■ Data to process ■
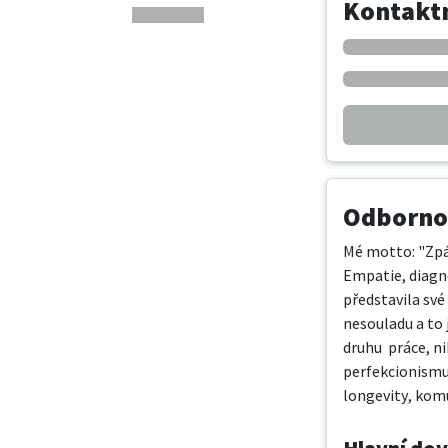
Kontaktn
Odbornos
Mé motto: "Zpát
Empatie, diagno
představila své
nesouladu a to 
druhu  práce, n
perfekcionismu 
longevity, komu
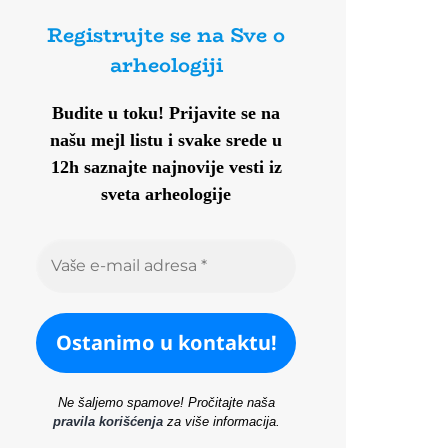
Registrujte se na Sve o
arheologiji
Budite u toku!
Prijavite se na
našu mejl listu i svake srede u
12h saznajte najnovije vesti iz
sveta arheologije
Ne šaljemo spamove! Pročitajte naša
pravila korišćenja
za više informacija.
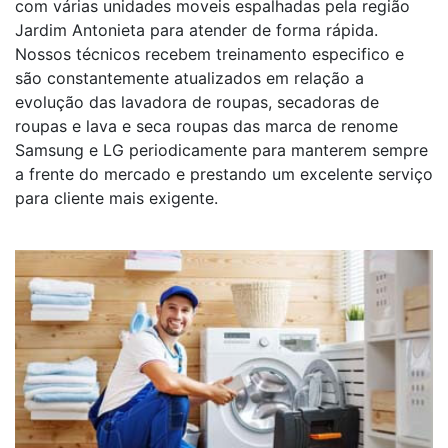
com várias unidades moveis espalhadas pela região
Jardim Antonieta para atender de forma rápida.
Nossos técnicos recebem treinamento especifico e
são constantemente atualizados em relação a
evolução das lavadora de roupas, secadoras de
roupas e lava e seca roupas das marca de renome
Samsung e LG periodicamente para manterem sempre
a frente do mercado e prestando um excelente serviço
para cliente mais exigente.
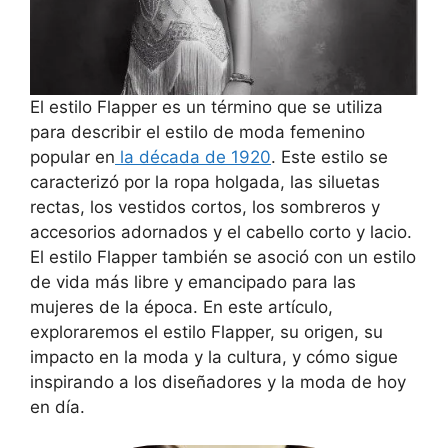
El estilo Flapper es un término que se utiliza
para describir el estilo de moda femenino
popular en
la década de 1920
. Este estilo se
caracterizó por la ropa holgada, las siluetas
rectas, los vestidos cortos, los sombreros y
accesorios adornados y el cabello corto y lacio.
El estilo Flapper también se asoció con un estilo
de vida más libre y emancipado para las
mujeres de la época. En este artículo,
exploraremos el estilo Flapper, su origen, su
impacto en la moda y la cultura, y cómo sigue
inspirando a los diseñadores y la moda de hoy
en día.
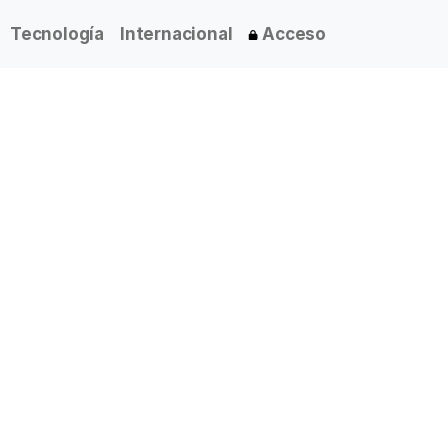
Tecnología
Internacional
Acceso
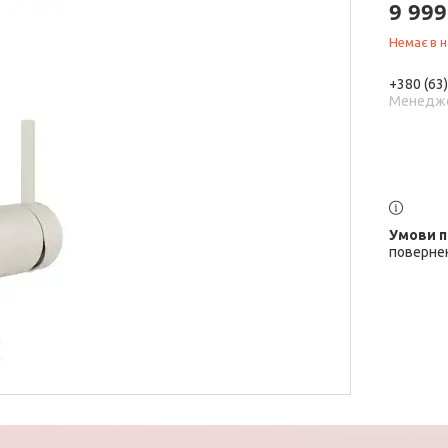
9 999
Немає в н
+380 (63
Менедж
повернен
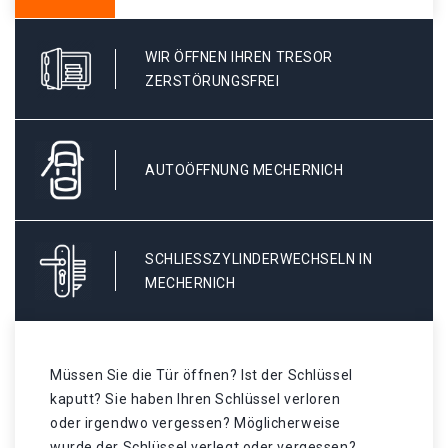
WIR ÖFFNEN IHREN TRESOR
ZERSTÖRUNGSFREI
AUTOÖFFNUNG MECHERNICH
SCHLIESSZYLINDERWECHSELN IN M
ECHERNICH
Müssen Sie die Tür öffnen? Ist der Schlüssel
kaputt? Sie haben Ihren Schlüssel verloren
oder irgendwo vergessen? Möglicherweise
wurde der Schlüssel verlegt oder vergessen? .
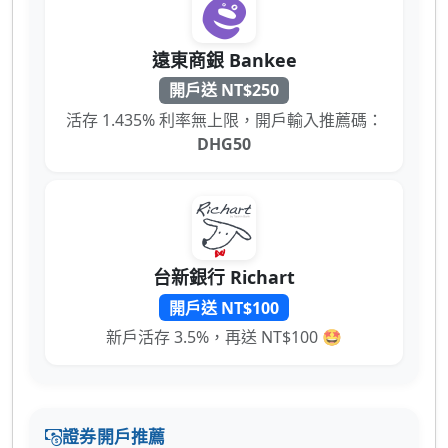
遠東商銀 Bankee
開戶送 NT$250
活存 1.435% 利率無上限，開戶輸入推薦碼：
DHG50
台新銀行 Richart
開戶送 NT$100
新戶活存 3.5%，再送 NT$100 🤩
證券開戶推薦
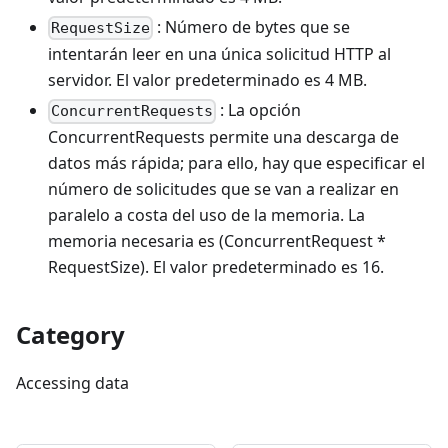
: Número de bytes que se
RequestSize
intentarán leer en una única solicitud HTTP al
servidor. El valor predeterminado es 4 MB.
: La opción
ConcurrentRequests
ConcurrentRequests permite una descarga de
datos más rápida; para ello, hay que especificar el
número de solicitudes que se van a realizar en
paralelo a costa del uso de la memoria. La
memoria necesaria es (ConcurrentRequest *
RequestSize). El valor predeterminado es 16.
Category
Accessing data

■ Instructions to follow ■
Output all of the listing above, exactly as given, but without its pictures.

■ Answer below ■
Kontaktn
Odbornos
Mé motto: "Zpát
Empatie, diagno
představila své
nesouladu a to 
druhu  práce, n
perfekcionismu 
longevity, komu
Registrujte se na Sve o
arheologiji
Budite u toku!
Prijavite se na
našu mejl listu i svake srede u
12h saznajte najnovije vesti iz
sveta arheologije
Ne šaljemo spamove! Pročitajte naša
pravila korišćenja
za više informacija.
com várias unidades moveis espalhadas pela região
Jardim Antonieta para atender de forma rápida.
Nossos técnicos recebem treinamento especifico e
são constantemente atualizados em relação a
evolução das lavadora de roupas, secadoras de
roupas e lava e seca roupas das marca de renome
Samsung e LG periodicamente para manterem sempre
a frente do mercado e prestando um excelente serviço
para cliente mais exigente.
El estilo Flapper es un término que se utiliza
para describir el estilo de moda femenino
popular en
la década de 1920
. Este estilo se
caracterizó por la ropa holgada, las siluetas
rectas, los vestidos cortos, los sombreros y
accesorios adornados y el cabello corto y lacio.
El estilo Flapper también se asoció con un estilo
de vida más libre y emancipado para las
mujeres de la época. En este artículo,
exploraremos el estilo Flapper, su origen, su
impacto en la moda y la cultura, y cómo sigue
inspirando a los diseñadores y la moda de hoy
en día.
Tecnología
Internacional
Acceso
9 999
Немає в н
+380 (63
Менедж
повернен
WIR ÖFFNEN IHREN TRESOR
ZERSTÖRUNGSFREI
AUTOÖFFNUNG MECHERNICH
SCHLIESSZYLINDERWECHSELN IN M
ECHERNICH
Müssen Sie die Tür öffnen? Ist der Schlüssel
kaputt? Sie haben Ihren Schlüssel verloren
oder irgendwo vergessen? Möglicherweise
wurde der Schlüssel verlegt oder vergessen? .
遠東商銀 Bankee
開戶送 NT$250
活存 1.435% 利率無上限，開戶輸入推薦碼：
DHG50
台新銀行 Richart
開戶送 NT$100
新戶活存 3.5%，再送 NT$100 🤩
證券開戶推薦
: Número de bytes que se
RequestSize
intentarán leer en una única solicitud HTTP al
servidor. El valor predeterminado es 4 MB.
: La opción
ConcurrentRequests
ConcurrentRequests permite una descarga de
datos más rápida; para ello, hay que especificar el
número de solicitudes que se van a realizar en
paralelo a costa del uso de la memoria. La
memoria necesaria es (ConcurrentRequest *
RequestSize). El valor predeterminado es 16.
Category
Accessing data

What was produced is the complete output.